Recently I’ve had a written conversation about Jack Tati and his most remarkable film, ‘Mr Hulot’s Holiday’. It made me realize how lucky I was when I was a child (or young teenager).
I saw that film first time when I was about 12. In the cinema. Yes, how amazing is that.
I was born and brought up in the most boring area of Poland. Beautiful, but boring as hell. Especially in winter. The nearest city (which is still small) is 100 km away, there are just forests and lakes. It is called Masurian Lake District.
In summer it was completely transformed, there were tourists everywhere, called warmly by locals ‘Potato Beetles’. Because it is only 3 hrs drive from the capitol, a lot of prominent people as well as establishment and artists were buying or building lake houses there, and coming every summer, bank holiday, Christmas, etc. Locals got quite nonchalant about it, which I always found funny. Once there was a famous actor making a fuss in a shop and trying to skip the queue asking with disbelieve: ‘Do you know who I am?’ to which one local person responded: ‘You have to figure out who you are on your own, you can do it while waiting in line, now get back to the queue!’ Whenever someone mentioned Polish writer Hlasko or Czeszko, my mother was recalling on how many occasions she drunk vodka with them. You could say it was almost like our little communistic Hamptons, haha….ha.
But the best part was that the place was always full of filmmakers, writers, film critics, Igor Newerly lived there, John Steinbeck used to visit him. Roman Polanski filmed ‘Knife in the Water’ there. He made it in the 60s but people in the 80s still remembered how the crew liked to party after hours…

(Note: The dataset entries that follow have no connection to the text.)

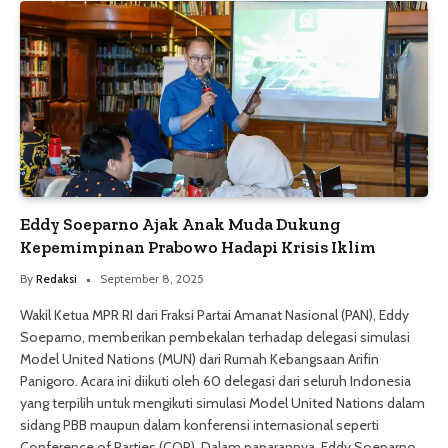
Eddy Soeparno Ajak Anak Muda Dukung
Kepemimpinan Prabowo Hadapi Krisis Iklim
By
Redaksi
September 8, 2025
Wakil Ketua MPR RI dari Fraksi Partai Amanat Nasional (PAN), Eddy
Soeparno, memberikan pembekalan terhadap delegasi simulasi
Model United Nations (MUN) dari Rumah Kebangsaan Arifin
Panigoro. Acara ini diikuti oleh 60 delegasi dari seluruh Indonesia
yang terpilih untuk mengikuti simulasi Model United Nations dalam
sidang PBB maupun dalam konferensi internasional seperti
Conference of Parties (COP). Dalam paparannya, Eddy Soeparno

Which brings me to the ‘being lucky’ statement. I don’t know if out of boredom or to ‘bring the light of enlightenment to peasants’ , establishment from the capitol had decided to cooperate with local officials and organized annual Summer Festival. We had two cinemas in my humble little town back then (different times and don’t be blinded and forget the censorship). One was open all year round, and the second one was in a place resembling a Community Centre. But in deep communism it was called Culture Place and was supposed to educate the masses, in reality, control their activities and show them how amazing socialism was and how rotten the Western world is. There was an advantage to it, because in a small town if you found an open minded person, art blossomed – there were dance, theatre, music, painting lessons, you name it. And that’s were the Festival was taking place for a week. It was a different theme every year; comedy one year, SF another, etc. You could get a pass giving you an entry for the whole week for peanuts. There were lectures given by film critics and unofficial after parties.
And there I was, spending the whole week watching morning, afternoon and evening shows with my sister. I watched for the first time ‘Mr Hulot’s Holiday’, ‘L’auberge Rouge’ with Fernandel, ‘2001: A Space Odyssey’ , ‘Sleeper’. It was like living in a dream…Unfortunately after a successful 3 years of running, it ended. There was probably a film screened which wasn’t allowed to be shown by communistic officials or maybe it was more trivial…I wouldn’t know, I was only 13 at the time. But I will never forget those hot summer evenings when my sister and I were going back home, visually charged.
Which brings me to an adapted version of an old summer afternoon delight; something I called…
Chocolate Muesli Cake:
3 cups water
4 cups rolled oats
1 cup honey
1 cup shredded coconut
1 cup chopped dried dates (or figs, apricots, prunes)
1 cup almond flakes
1 cup cocoa powder
1/2 cup pecans
1. Boil water. When the water is boiling, lower the heat. Add oats, cocoa, butter and honey, simmer for 3-4 minutes, take it of the heat.
2. Add the rest of your ingredients, mix well. Spread in a brownie type of baking tin lined with parching paper. Bake for 20-30 min in 170C. Leave it to cool completely before cutting it into squares.